:: What you are asked to do ::
Pictures stay out, but every line of the data is copied exactly.

:: Data for review ::
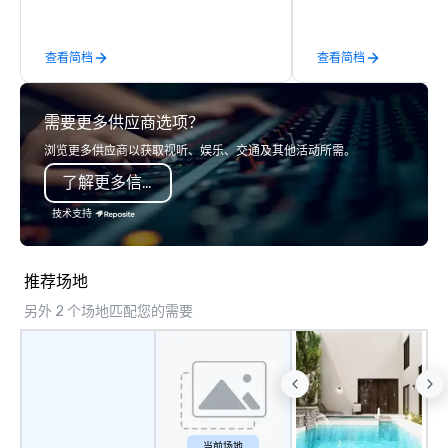
catalogue with your branding –
a third party; we work 
Connect with us today for more
Producers to provide b
查看简档
查看简档
information, or send us your logo and
direct line of communi
we will create an interactive
unparalleled customer
presentation highlighting your brand.
需要更多供应商选项？
浏览更多供应商以获取视听、娱乐、交通及其他活动所需。
了解更多信息
技术支持
推荐场地
另外 2 个场地匹配您的需要
当前场地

:: Solution ::
catalogue with your branding –
a third party; we work 
Connect with us today for more
Producers to provide b
查看简档
查看简档
information, or send us your logo and
direct line of communi
we will create an interactive
unparalleled customer
presentation highlighting your brand.
需要更多供应商选项？
浏览更多供应商以获取视听、娱乐、交通及其他活动所需。
了解更多信息
技术支持
推荐场地
另外 2 个场地匹配您的需要
当前场地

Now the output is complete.